I’m so thankful for the thoughts, financial support (without all those who donated to MSKCC I wouldn’t have been able to run this race, thank you a million times over!), encouragement, and prayers for this weekend.  This weekend has been a great learning and growing experience and truthfully, I wouldn’t change it for the world.

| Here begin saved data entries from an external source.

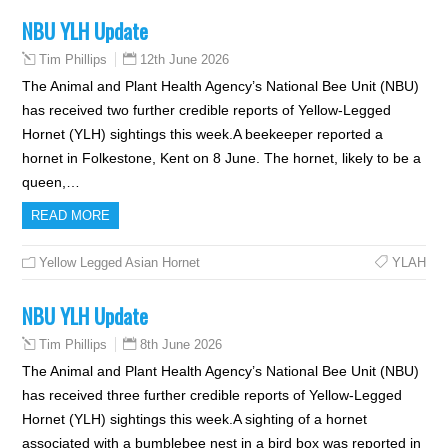
NBU YLH Update
12th June 2026
Tim Phillips
The Animal and Plant Health Agency’s National Bee Unit (NBU)
has received two further credible reports of Yellow-Legged
Hornet (YLH) sightings this week.A beekeeper reported a
hornet in Folkestone, Kent on 8 June. The hornet, likely to be a
queen,…
READ MORE
Yellow Legged Asian Hornet
YLAH
NBU YLH Update
8th June 2026
Tim Phillips
The Animal and Plant Health Agency’s National Bee Unit (NBU)
has received three further credible reports of Yellow-Legged
Hornet (YLH) sightings this week.A sighting of a hornet
associated with a bumblebee nest in a bird box was reported in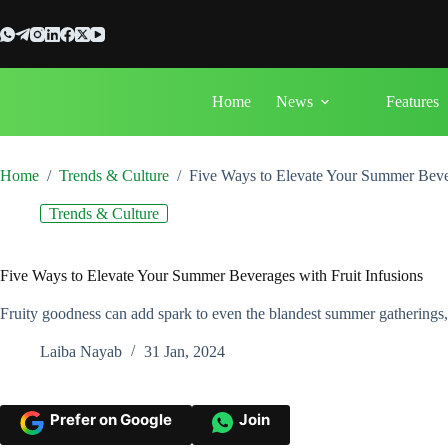
Skip
to
content
Home
News
Features
Home
/
Trends & Culture
/
Five Ways to Elevate Your Summer Bever
Trends & Culture
Five Ways to Elevate Your Summer Beverages with Fruit Infusions
Fruity goodness can add spark to even the blandest summer gatherings,
Laiba Nayab
31 Jan, 2024
Prefer on Google
Join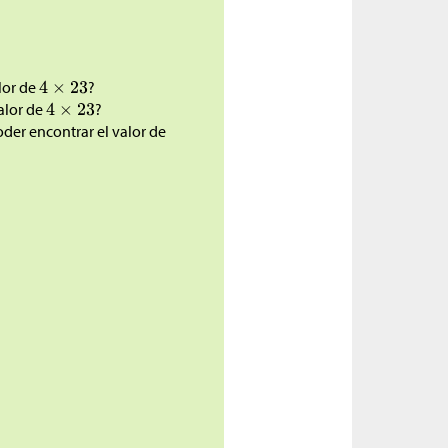
lor de
?
alor de
?
oder encontrar el valor de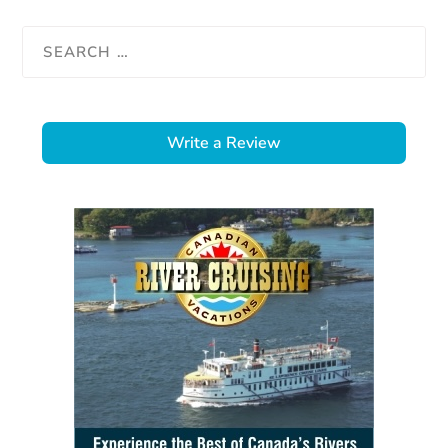
Write a Review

“The distance race is a struggle that results in self-discovery.  It is an adventure involving the limits of self.” Paul Weiss

“Believe that you can run farther or faster.  Believe that you’re young enough, old enough, strong enough and so on to accomplish everything you want to do.  Don’t let worn out beliefs stop you from moving beyond yourself.” John Bingham, “Tools and Rules,” Runner’s World

“Top results are reached only through pain.  But eventually you like this pain.  You’ll find the more difficulties you have on the way, the more you will enjoy your success.”  Juha Vaatainen, 5,000m & 10,000m gold medalist ’71 European Championships

“The body does not want you to do this.  As you run, it tells you to stop but the mind must be strong.  You always go too far for your body.  You must handle the pain with strategy…It is not age; it is not diet.  It is the will to succeed.”  Jacqueline Gareau, 1980 Boston Marathon champion

“I've learned that finishing a marathon isn't just an athletic achievement. It's a state of mind; a state of mind that says anything is possible.”  John Hanc, running writer

1 comment:

  1. Woohoo! I made the blog! Haha :) Glad it is working out well for you!

    Congrats again. Sounds like you had a good time in Chicago (sort of hard not to, isn't it?) and had a...learning...experience with the run.